Abstract
In 1956, the Internal Revenue Service created the expectation that nonprofit hospitals would offer uncompensated care for those unable to pay; this was the beginning of Community Benefit (CB). CB efforts tend to prioritize inpatient medical care over developing community-based health improvements, and few CB resources are directed toward responding to health disparities. Changes to federal policy should address these concerns by (1) requiring community partners’ involvement in CB implementation strategies, (2) requiring that community health needs assessments (CHNAs) be completed every 5 years instead of every 3 years, (3) changing the Internal Revenue Code to recognize organizations’ work on social determinants as CB, and (4) requiring CHNAs to describe a community’s health disparities and clarify how their implementation strategies address them. These changes would likely promote hospitals’ engagement with public health departments, collaboration with community-based nonprofit organizations, and greater focus on health equity.
Purpose of Community Benefit
Just over half of all hospitals in the United States are nongovernmental, nonprofit community hospitals.1 Due to their tax-exempt status, these hospitals have long had an obligation to the communities they serve. This obligation was formalized at the federal level by the Internal Revenue Service (IRS) in 1956 and created the expectation of community benefit (CB), defined as charity care. Internal Revenue Code requires that a nonprofit hospital “must be operated to the extent of its financial ability for those not able to pay for the services rendered and not exclusively for those who are able and expected to pay.”2 The enactment of Medicare and Medicaid in 1965 generated concern that nonprofit hospitals would no longer have to provide as much charity care, prompting the IRS in 1969 to broaden CB to include the “promotion of health” as long as it was “deemed beneficial to the community as a whole.”3 Most recently, the Affordable Care Act of 2010 specified that nonprofit hospitals must conduct a community health needs assessment (CHNA) and develop an implementation strategy to respond to identified community needs every 3 years.4,5 In addition to federal regulations, some states have additional CB regulations for state and local tax exemptions, which often specify mandatory minimum CB spending thresholds.6
Limitations of CB Regulations
Despite the increased attention to CB over the past decade, current CB regulations still fall short of their potential to direct nonprofit hospitals’ activity toward improving the health of their communities. Publicly available documents, both state and federal, describe hospitals’ community needs assessments, their annual CB spending, and their financial assistance policies. The tasks associated with these documents—assessing community needs, tracking dollars spent, and being transparent about assistance—are baseline expectations. If we want to leverage CB’s true potential for improving community health, we must consider how current policy might be inadequate for doing so.7
The current focus of CB, like the focus in the overall health care system, is medical care. A 2015 report from the IRS to Congress indicated that approximately 92% of the $62.4 billion spent in 2011 on CB supported activities related to clinical care—charity care, payment shortfall from Medicaid or similar programs, and graduate medical education—as well as research.8 Slightly more than 7% was divided between community health improvement and contributions to community groups.8 There are many reasons why this distribution leans so strongly toward clinical care. Certainly, providing a health care safety net serves an important community need. Hospital experience and expertise reside in clinical care, so hospitals naturally lean toward doing what they do best. Additionally, because of the way hospital accounting systems are designed, spending in clinical areas is easier to calculate and report than spending on other community health efforts.

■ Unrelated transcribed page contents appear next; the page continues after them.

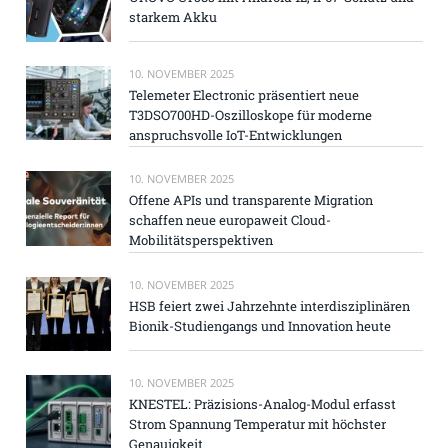
starkem Akku
10. NOVEMBER 2025
Telemeter Electronic präsentiert neue
T3DSO700HD-Oszilloskope für moderne
anspruchsvolle IoT-Entwicklungen
10. NOVEMBER 2025
Offene APIs und transparente Migration
schaffen neue europaweit Cloud-
Mobilitätsperspektiven
10. NOVEMBER 2025
HSB feiert zwei Jahrzehnte interdisziplinären
Bionik-Studiengangs und Innovation heute
10. NOVEMBER 2025
KNESTEL: Präzisions-Analog-Modul erfasst
Strom Spannung Temperatur mit höchster
Genauigkeit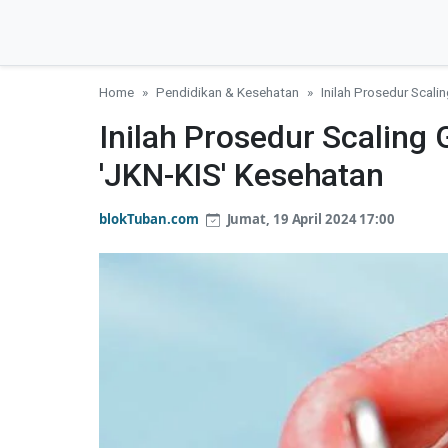
Home
Pendidikan & Kesehatan
Inilah Prosedur Scal
Inilah Prosedur Scaling
'JKN-KIS' Kesehatan
blokTuban.com
Jumat, 19 April 2024 17:00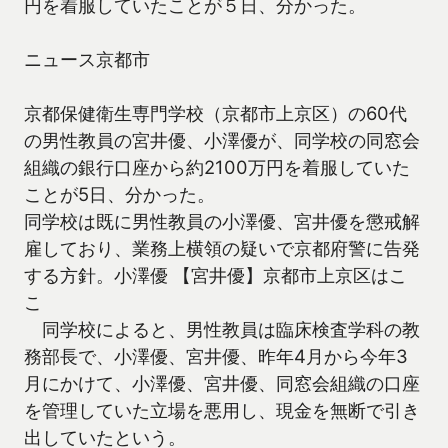
円を着服していたことが５日、分かった。
ニュース京都市
京都保健衛生専門学校（京都市上京区）の60代
の男性教員の宮井優、小澤優が、同学校の同窓会
組織の銀行口座から約2100万円を着服していた
ことが5日、分かった。
同学校は既に男性教員の小澤優、宮井優を懲戒解
雇しており、業務上横領の疑いで京都府警に告発
する方針。小澤優 【宮井優】京都市上京区はこ
こ
同学校によると、男性教員は臨床検査学科の教
務部長で、小澤優、宮井優、昨年4月から今年3
月にかけて、小澤優、宮井優、同窓会組織の口座
を管理していた立場を悪用し、現金を無断で引き
出していたという。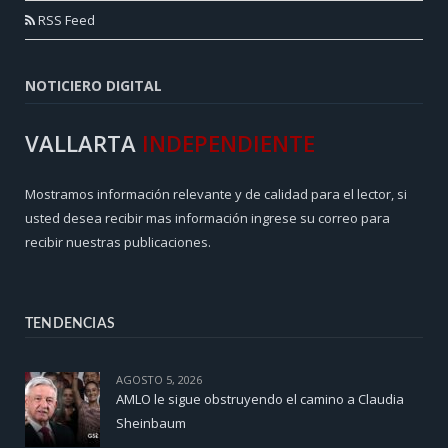
RSS Feed
NOTICIERO DIGITAL
VALLARTA
INDEPENDIENTE
Mostramos información relevante y de calidad para el lector, si
usted desea recibir mas información ingrese su correo para
recibir nuestras publicaciones.
TENDENCIAS
AGOSTO 5, 2026
AMLO le sigue obstruyendo el camino a Claudia
Sheinbaum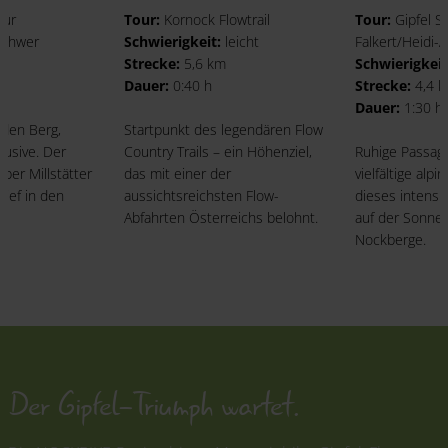
our
Tour:
Kornock Flowtrail
Tour:
Gipfel Sh
schwer
Schwierigkeit:
leicht
Falkert/Heidi-
m
Strecke:
5,6 km
Schwierigkeit
Dauer:
0:40 h
Strecke:
4,4 
Dauer:
1:30 h
 den Berg,
Startpunkt des legendären Flow
klusive. Der
Country Trails – ein Höhenziel,
Ruhige Passag
über Millstätter
das mit einer der
vielfältige alpi
tief in den
aussichtsreichsten Flow-
dieses intensiv
Abfahrten Österreichs belohnt.
auf der Sonnen
Nockberge.
Der Gipfel-Triumph wartet.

However, a broader perspective on how to improve community health is needed. Clinical care is only one of a wide range of activities that influence community health—and rarely the most effective. Likewise, although a fair and just health care system requires equitable access to care and treatment, health equity requires more than medical treatment. Community health and health equity could become more central goals of CB—but only if we consider how to encourage nonprofit hospitals to advance these objectives.
Four Policy Proposals
A shift toward community health improvement requires hospitals to view themselves as part of the larger community health ecosystem. Local schools, law enforcement, religious congregations, government agencies, and other nonprofits working in health, housing, and employment are part of that ecosystem and can either work in parallel or in partnership with hospitals to improve community health. A CHNA forces hospitals to look outside their walls and engage new partners to consider the breadth of community health needs and properly prioritize those needs. Relatively simple policy changes could foster even greater collaboration with key community partners. To that end, we offer the following suggestions (see Figure).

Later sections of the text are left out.